Reporting them as supported is equivalent to reporting support for a memory layout the chips don't actually support (It corresponds to a valid layout on Tegra chips, but not on discrete NV chips). This is what the new modifiers are trying to avoid in the first place: Implying buffers can be shared between these Tegra chips and discrete NV GPUs.

Thanks,
-James

Cheers,
Daniel


nouveau: Accept 'legacy' format modifiers

Accept the DRM_FORMAT_MOD_NVIDIA_16BX2_BLOCK()
family of modifiers to handle broken userspace
Xorg modesetting and Mesa drivers.
---
drivers/gpu/drm/nouveau/nouveau_display.c | 26 +++++++++++++++++++++--
1 file changed, 24 insertions(+), 2 deletions(-)
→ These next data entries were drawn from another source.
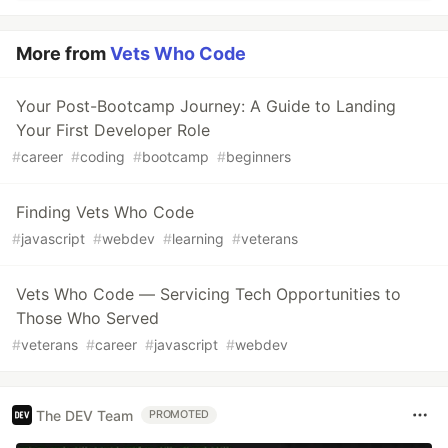
More from
Vets Who Code
Your Post-Bootcamp Journey: A Guide to Landing
Your First Developer Role
#
career
#
coding
#
bootcamp
#
beginners
Finding Vets Who Code
#
javascript
#
webdev
#
learning
#
veterans
Vets Who Code — Servicing Tech Opportunities to
Those Who Served
#
veterans
#
career
#
javascript
#
webdev
The DEV Team
PROMOTED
diff --git a/drivers/gpu/drm/nouveau/nouveau_display.c b/drivers/gpu/drm/nouveau/nouveau_display.c
index 496c4621cc78..31543086254b 100644
--- a/drivers/gpu/drm/nouveau/nouveau_display.c
+++ b/drivers/gpu/drm/nouveau/nouveau_display.c
@@ -191,8 +191,14 @@ nouveau_decode_mod(struct nouveau_drm *drm,
uint32_t *tile_mode,
uint8_t *kind)
{
+ struct nouveau_display *disp = nouveau_display(drm->dev);
BUG_ON(!tile_mode || !kind);

+ if ((modifier & (0xffull << 12)) == 0ull) {
+ /* Legacy modifier. Translate to this device's 'kind.' */
+ modifier |= disp->format_modifiers[0] & (0xffull << 12);
+ }
+
if (modifier == DRM_FORMAT_MOD_LINEAR) {
/* tile_mode will not be used in this case */
*tile_mode = 0;
@@ -227,6 +233,16 @@ nouveau_framebuffer_get_layout(struct drm_framebuffer *fb,
}
}

+static const u64 legacy_modifiers[] = {
+ DRM_FORMAT_MOD_NVIDIA_16BX2_BLOCK(0),
+ DRM_FORMAT_MOD_NVIDIA_16BX2_BLOCK(1),
+ DRM_FORMAT_MOD_NVIDIA_16BX2_BLOCK(2),
+ DRM_FORMAT_MOD_NVIDIA_16BX2_BLOCK(3),
+ DRM_FORMAT_MOD_NVIDIA_16BX2_BLOCK(4),
+ DRM_FORMAT_MOD_NVIDIA_16BX2_BLOCK(5),
+ DRM_FORMAT_MOD_INVALID
+};
+
static int
nouveau_validate_decode_mod(struct nouveau_drm *drm,
uint64_t modifier,
@@ -247,8 +263,14 @@ nouveau_validate_decode_mod(struct nouveau_drm *drm,
(disp->format_modifiers[mod] != modifier);
mod++);

- if (disp->format_modifiers[mod] == DRM_FORMAT_MOD_INVALID)
- return -EINVAL;
+ if (disp->format_modifiers[mod] == DRM_FORMAT_MOD_INVALID) {
+ for (mod = 0;
+ (legacy_modifiers[mod] != DRM_FORMAT_MOD_INVALID) &&
+ (legacy_modifiers[mod] != modifier);
+ mod++);
+ if (legacy_modifiers[mod] == DRM_FORMAT_MOD_INVALID)
+ return -EINVAL;
+ }

nouveau_decode_mod(drm, modifier, tile_mode, kind);

--
2.17.1